Huile de CBD (10%) PLUS
Voyager avec du CBD de la France vers les Philippines
Pour un voyageur français, il est essentiel de comprendre que la différence de traitement juridique entre la France et les Philippines est considérable. En France, les produits CBD sont autorisés s’ils respectent certaines conditions (teneur maximale en THC, origine du chanvre, conformité aux réglementations européennes et françaises) (5). Un flacon d’huile de CBD acheté légalement en France peut ainsi être parfaitement conforme au droit français… mais totalement illégal à l’arrivée aux Philippines.
Pouvez-vous apporter du CBD dans vos bagages ?
À l’heure actuelle, les Philippines considèrent toujours le cannabis et ses dérivés comme des drogues dangereuses. L’importation de produits CBD – même achetés légalement dans un autre pays et même avec un taux de THC très faible – est en principe interdite sans autorisation spécifique de la FDA (3)(6). Les conséquences potentielles peuvent inclure :
- Saisie du produit par les douanes ou la police à l’arrivée ;
- Enquête et poursuites pénales pour importation ou possession de drogue dangereuse ;
- Peines pouvant aller de lourdes amendes à des peines de prison, selon la quantité et les circonstances (2).

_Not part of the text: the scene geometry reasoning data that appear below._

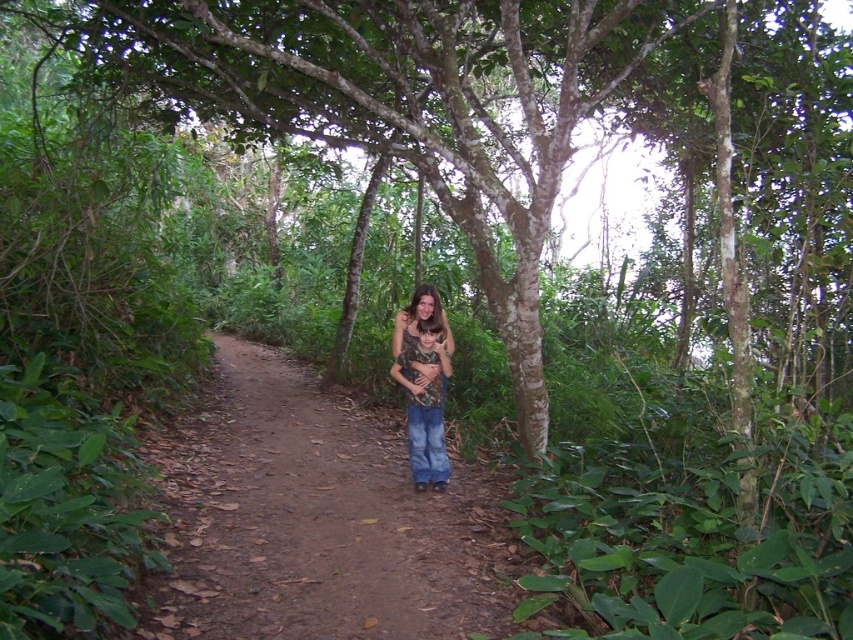 You are planning to walk along the brown dirt path at center while carrying a large backpack. Considering the width of the path and the presence of the camo fabric shirt at center, do you think you can comfortably walk through without needing to step off the path?

The brown dirt path at center is wider than the camo fabric shirt at center, so yes, you can comfortably walk through with a large backpack without needing to step off the path.

You are a hiker who wants to place a 3.5 feet long backpack on the ground between the brown dirt path at center and the camo fabric shirt at center. Is there enough space to place it without overlapping either object?

The brown dirt path at center is 4.17 feet away from the camo fabric shirt at center. Since the backpack is 3.5 feet long, there is enough space to place it between them without overlapping either object.

Based on the photo, you are hiking on a forest trail and see two points marked on the path. The first point is at coordinates point (428, 588) and the second is at point (418, 340). If you are facing the direction of the trail, which point is closer to you?

Point (428, 588) is in front of point (418, 340), so the point closer to you would be point (428, 588). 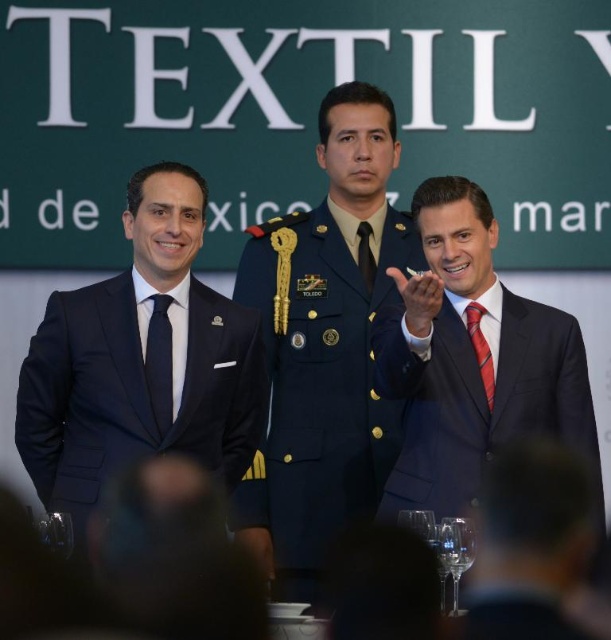 From the picture: You are organizing a photo shoot and need to ensure that all attire details are visible. Given that the shiny dark suit at right and the red striped tie at right are both important elements, which one is larger in size to better highlight in the photograph?

The shiny dark suit at right is bigger than the red striped tie at right, so it is larger and should be better highlighted in the photograph.

You are a photographer positioned at the center of the stage, and you want to take a photo of the navy blue suit at left and the shiny dark suit at right. Given that your camera has a maximum focus range of 8 meters, will you be able to capture both subjects clearly in the same frame?

The distance between the navy blue suit at left and the shiny dark suit at right is 9.12 meters, which exceeds the camera maximum focus range of 8 meters. Therefore, you cannot capture both subjects clearly in the same frame.

From the picture: You are a photographer adjusting your camera to focus on two specific points in the image. The first point is at coordinates point (185,419) and the second is at point (378,312). Which point should you focus on first if you want to ensure the closest object is in sharp focus?

Point (185,419) is closer to the camera than point (378,312), so you should focus on point (185,419) first to ensure the closest object is in sharp focus. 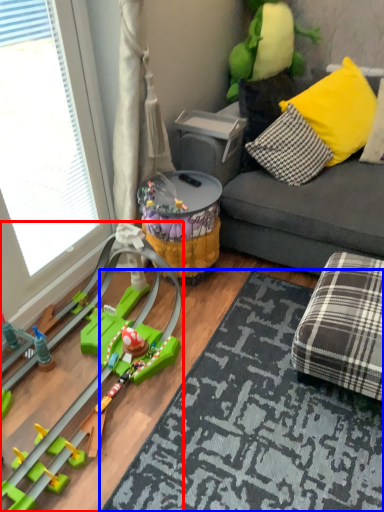 Question: Which object appears farthest to the camera in this image, toy (highlighted by a red box) or mat (highlighted by a blue box)?

Choices:
 (A) toy
 (B) mat

Answer: (B) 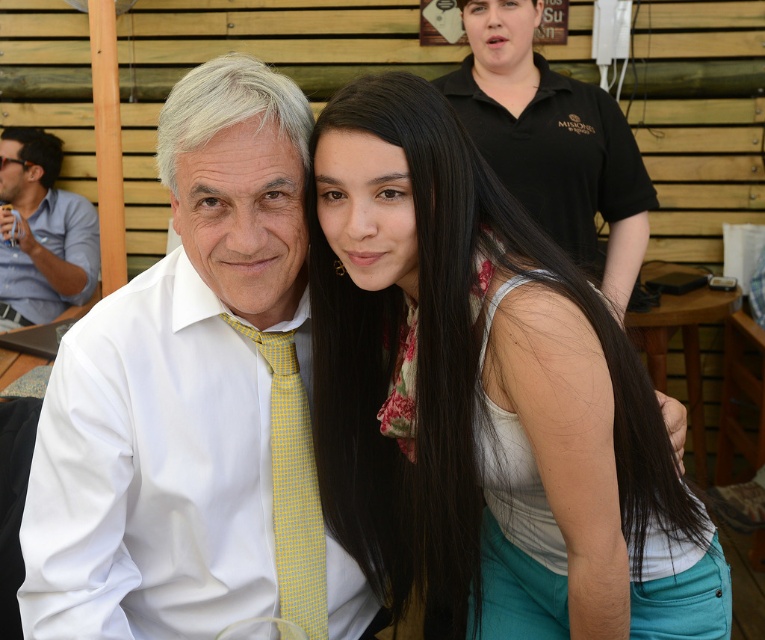 Question: Where is matte blue shirt at left located in relation to yellow checkered tie at center in the image?

Choices:
 (A) left
 (B) right

Answer: (A)

Question: Which object is closer to the camera taking this photo?

Choices:
 (A) yellow checkered tie at center
 (B) matte blue shirt at left
 (C) white smooth shirt at center

Answer: (C)

Question: Is white smooth shirt at center above yellow checkered tie at center?

Choices:
 (A) no
 (B) yes

Answer: (B)

Question: Can you confirm if white fabric top at center is positioned to the left of white smooth shirt at center?

Choices:
 (A) yes
 (B) no

Answer: (B)

Question: Which point appears farthest from the camera in this image?

Choices:
 (A) (298, 604)
 (B) (295, 609)
 (C) (568, 442)

Answer: (B)

Question: Considering the real-world distances, which object is farthest from the white fabric top at center?

Choices:
 (A) white smooth shirt at center
 (B) yellow checkered tie at center

Answer: (B) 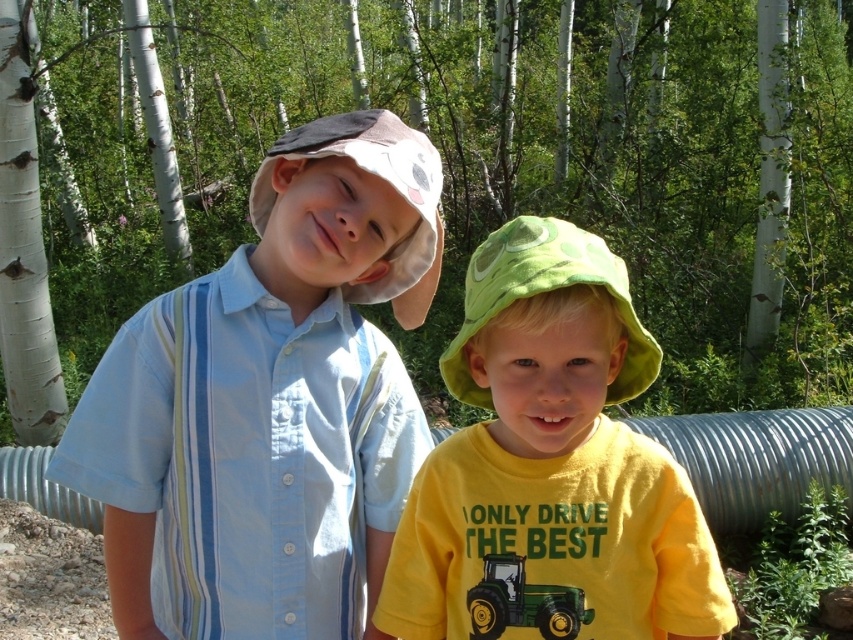 Question: Based on their relative distances, which object is farther from the light blue striped shirt at center?

Choices:
 (A) green matte tractor at lower center
 (B) yellow matte shirt at center
 (C) green leafy tree at center

Answer: (C)

Question: Is green leafy tree at center thinner than yellow matte shirt at center?

Choices:
 (A) yes
 (B) no

Answer: (B)

Question: Which is nearer to the green leafy tree at center?

Choices:
 (A) green matte tractor at lower center
 (B) yellow matte shirt at center
 (C) light blue striped shirt at center

Answer: (C)

Question: Does green leafy tree at center have a greater width compared to yellow matte shirt at center?

Choices:
 (A) yes
 (B) no

Answer: (A)

Question: Which of the following is the closest to the observer?

Choices:
 (A) (490, 632)
 (B) (461, 588)

Answer: (A)

Question: Does light blue striped shirt at center appear over yellow matte shirt at center?

Choices:
 (A) no
 (B) yes

Answer: (B) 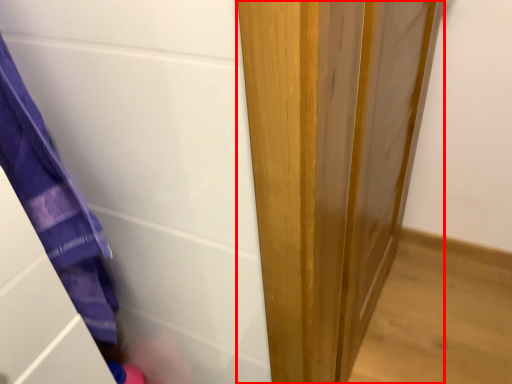 Question: Observing the image, what is the correct spatial positioning of door (annotated by the red box) in reference to screen door?

Choices:
 (A) right
 (B) left

Answer: (A) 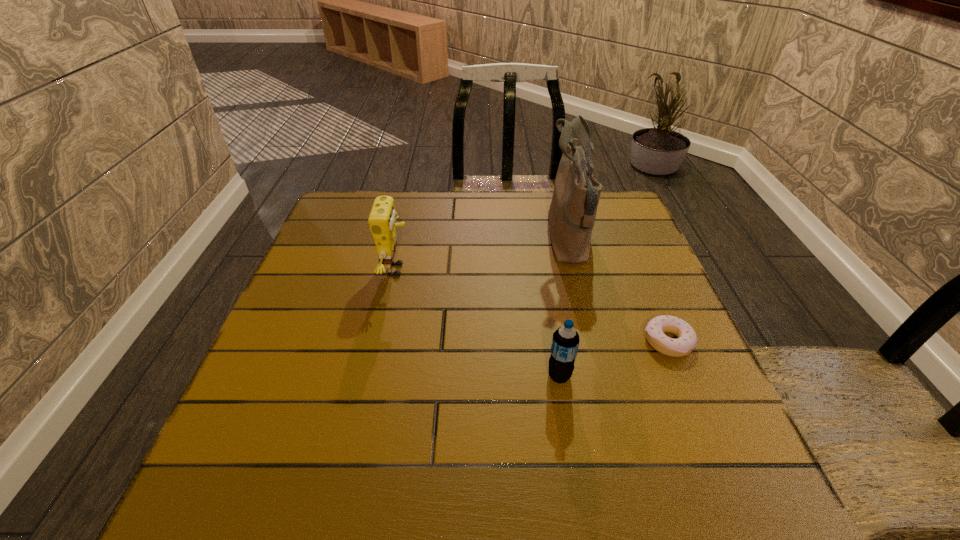 This screenshot has height=540, width=960. Identify the location of vacant position in the image that satisfies the following two spatial constraints: 1. on the face of the sponge; 2. on the back side of the nearest object. (373, 376).

Where is `free region that satisfies the following two spatial constraints: 1. on the front-facing side of the shoulder bag; 2. on the back side of the shortest object`? The width and height of the screenshot is (960, 540). free region that satisfies the following two spatial constraints: 1. on the front-facing side of the shoulder bag; 2. on the back side of the shortest object is located at coordinates (594, 342).

At what (x,y) coordinates should I click in order to perform the action: click on vacant area in the image that satisfies the following two spatial constraints: 1. on the face of the second tallest object; 2. on the right side of the soda bottle. Please return your answer as a coordinate pair (x, y). Image resolution: width=960 pixels, height=540 pixels. Looking at the image, I should click on [373, 376].

In order to click on vacant space that satisfies the following two spatial constraints: 1. on the face of the third tallest object; 2. on the left side of the leftmost object in this screenshot , I will do `click(373, 376)`.

At what (x,y) coordinates should I click in order to perform the action: click on free region that satisfies the following two spatial constraints: 1. on the front-facing side of the second nearest object; 2. on the right side of the tallest object. Please return your answer as a coordinate pair (x, y). The height and width of the screenshot is (540, 960). Looking at the image, I should click on (594, 342).

Image resolution: width=960 pixels, height=540 pixels. I want to click on blank space that satisfies the following two spatial constraints: 1. on the front-facing side of the shoulder bag; 2. on the front side of the second shortest object, so click(x=603, y=376).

En tant que voyageur, il est donc fortement déconseillé de transporter du CBD (huiles, gélules, e-liquides, fleurs, cosmétiques infusés…) dans vos bagages à destination des Philippines, même si vous disposez d’une ordonnance française ou d’un certificat d’analyse démontrant un taux de THC très faible (6).
Recommandations pratiques pour les voyageurs français
- Évitez de voyager avec du CBD vers les Philippines, sauf si vous êtes engagé dans une démarche médicale très encadrée, avec un médecin philippin et un permis spécial de la FDA – ce qui est rare et complexe (3)(6).
- Ne vous fiez pas aux étiquettes « 0 % THC » ou « chanvre industriel » : ce type de mention n’a pas d’effet juridique direct dans le droit philippin si le produit reste assimilé à un dérivé de cannabis.
- Ne consommez pas de CBD sur place si le produit provient d’un marché informel ou de sources non autorisées : outre l’illégalité, vous n’avez aucune garantie sur la composition réelle (teneur en THC, contaminants, solvants, etc.).
- Si vous êtes traité au CBD en France pour une pathologie grave, discutez très en amont avec votre médecin et, si nécessaire, avec un avocat spécialisé en droit de la santé internationale. Envisagez des alternatives thérapeutiques pour la durée de votre séjour.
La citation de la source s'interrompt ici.